Washington: Using a radar instrument on an orbiting spacecraft, scientists have spotted what they said on Wednesday appears to be a sizeable salt-laden lake under ice on the southern polar plain of Mars. They went on to call the body of water a possible habitat for microbial life.
The reservoir they detected – roughly 12 miles (20 km) in diameter, shaped like a rounded triangle and located about a mile (1.5 km) beneath the ice surface – represents the first stable body of liquid water ever found on Mars.
Whether any place other than Earth has harboured life is one of the supreme questions in science and the new findings offer tantalising evidence, though no proof, given that water is considered a fundamental ingredient for life.
The researchers said it could take years to verify whether something is actually living in this body of water that resembles a subglacial lake on Earth. A probe could perhaps be undertaken through a future mission drilling through the ice to sample the water below.
“This is the place on Mars where you have something that most resembles a habitat, a place where life could subsist,” said planetary scientist Roberto Orosei of Istituto Nazionale di Astrofisica in Italy, who led the research published in the journal Science.
“This kind of environment is not exactly your ideal vacation, or a place where fish would swim,” added Orosei. “But there are terrestrial organisms that can survive and thrive, in fact, in similar environments. There are micro-organisms on Earth that are capable of surviving even in ice.”
The detection was made using data collected between May 2012 and December 2015 by an instrument aboard the European Space Agency’s Mars Express spacecraft that transmits radar pulses which penetrate the Martian surface and ice caps.
“It took us long years of data analysis and struggles to find a good method to be sure that what we were observing was unambiguously liquid water,” said study co-author Enrico Flamini, chief scientist at the Italian Space Agency, during the research.
The location’s radar profile resembled that of subglacial lakes found beneath Earth’s Antarctic and Greenland ice sheets.
Mars long ago was warmer and wetter, possessing significant bodies of water, as evidenced by dry lake beds and river valleys on its surface. There had currently been some signs of liquid water on Mars, including disputed evidence of water activity on Martian slopes, but no stable bodies of water.

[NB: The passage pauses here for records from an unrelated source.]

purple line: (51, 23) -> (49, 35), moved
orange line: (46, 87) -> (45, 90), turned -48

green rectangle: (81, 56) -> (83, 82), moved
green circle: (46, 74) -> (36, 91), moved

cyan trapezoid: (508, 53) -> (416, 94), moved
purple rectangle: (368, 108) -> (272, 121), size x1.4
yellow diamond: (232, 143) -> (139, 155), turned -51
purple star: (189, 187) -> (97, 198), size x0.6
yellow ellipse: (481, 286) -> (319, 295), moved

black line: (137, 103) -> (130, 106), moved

Orosei said the water in the Martian lake was below the normal freezing point but remained liquid thanks, in large part, to high levels of salts. Orosei estimated the water temperature at somewhere between 14 degrees fahrenheit (minus 10 degrees celsius) and minus 94 degrees fahrenheit (minus 70 degrees celsius).

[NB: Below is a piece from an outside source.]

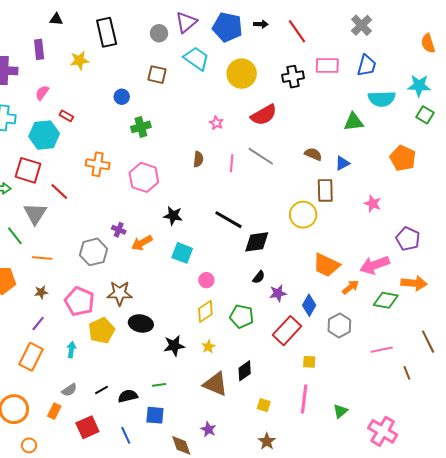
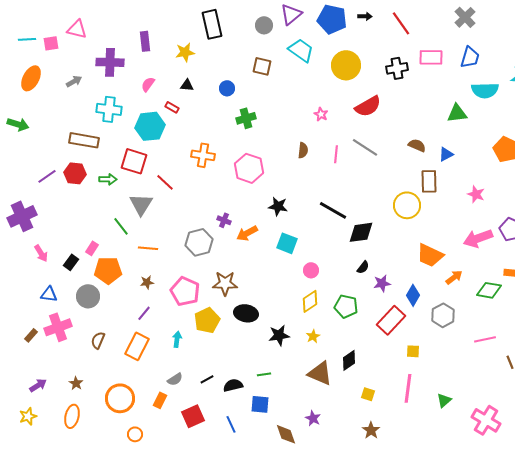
black triangle: (56, 19) -> (187, 85), moved
pink arrow: (375, 265) -> (478, 238), moved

It remains to be seen if more subsurface reservoirs of water will be found or whether the newly discovered one is some sort of quirk, said Orosei.
If others are detected and a network of subglacial lakes exists on Mars like on Earth, it could indicate that liquid water has persisted for millions of years or even dating back to three and a half billion years ago when Mars was a more hospitable planet, he said.
The question would be, Orosei added, whether any life forms that could have evolved on Mars long ago have found a way to survive until now.
“Nobody dares to propose that there could be any more complex life forms,” said Orosei.